As was the case in 2022, Ineos’ young team will still shine on all terrains next season and pick up some important prizes along the way, but when Rod Ellingworth and his staff sat down to plan their campaign this winter, a sizeable amount of energy will surely have been devoted to plotting how to get back on their perch in July.
After a disjointed display with a leadership quadrumvirate in 2021, Ineos were altogether more coherent in 2022 – thanks, perhaps, to the presence of new directeur sportif Steve Cummings in the lead team car – and Geraint Thomas’ third-place finish was arguably the finest athletic performance of his entire career.

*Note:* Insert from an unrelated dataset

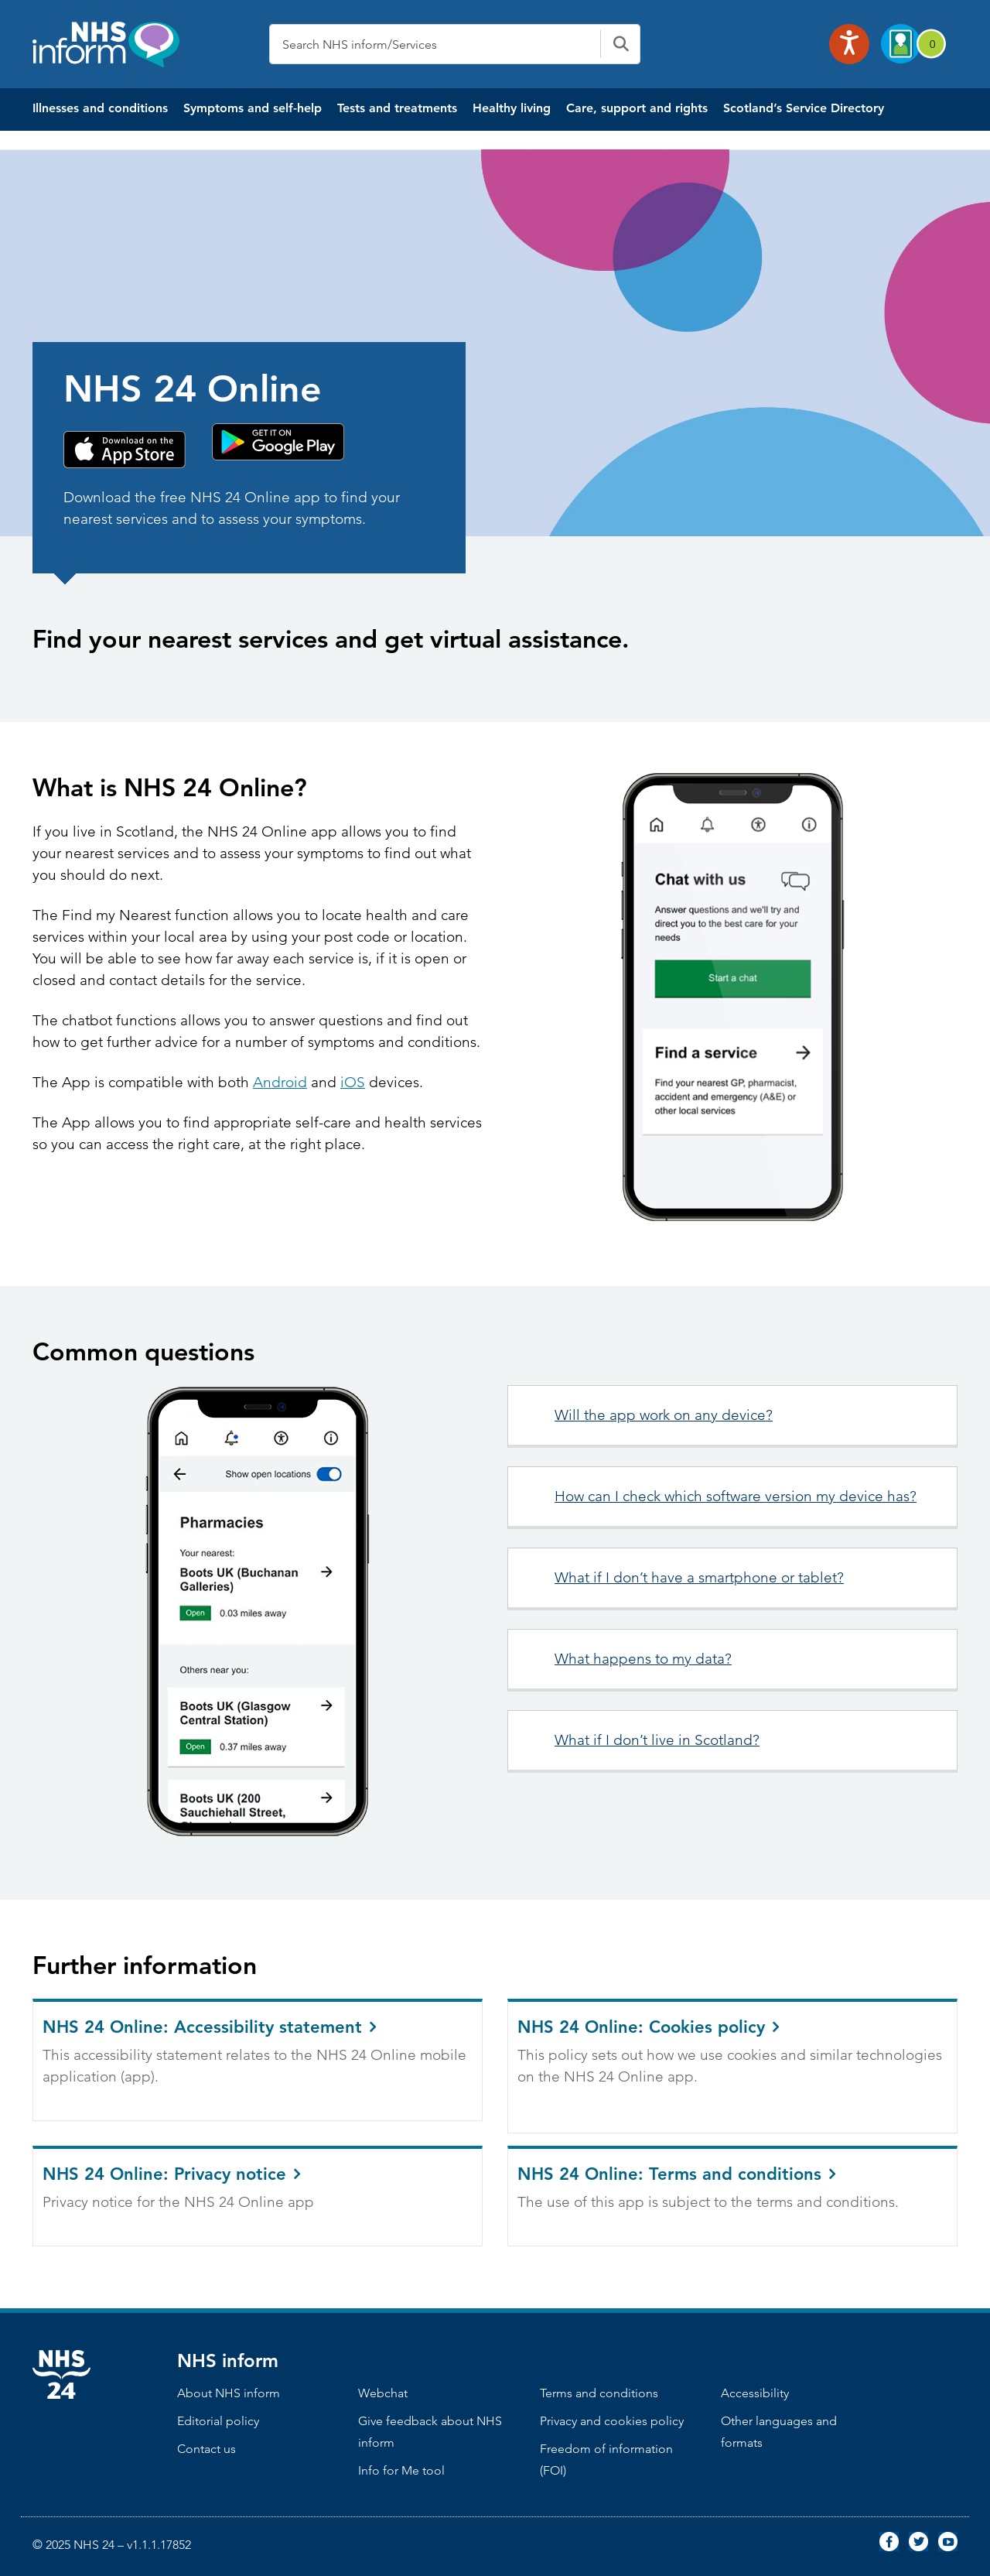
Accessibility (755, 2393)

Therein, however, lies a sizeable part of the problem for Ineos.
When Rohan Dennis swapped Ineos for Jumbo-Visma at the start of 2022, he claimed that his new team had surpassed his old squad as the most innovative in the sport. But ultimately, the underlying issue is one of manpower and talent as much as of so-called marginal gains.
As Tom Dumoulin always used to argue, Sky weren’t serial Tour winners simply because they had the biggest budget and the strongest team: ultimately, they needed their leader to be the strongest man in the race too. On this year’s evidence, Ineos still have some way to go on that front. For now, at least, Pogačar and winner Jonas Vinegegaard seem capable of going to places nobody on the Ineos roster can (yet) reach.
Thomas, for his part, has already suggested that the Giro d’Italia, with its hefty quota of time trial miles, is likely to be his target in 2023. If the Welshman replicates his numbers from last July – and if he avoids the horrific luck that has plagued his previous Giro expeditions – he might well thrive in Italy.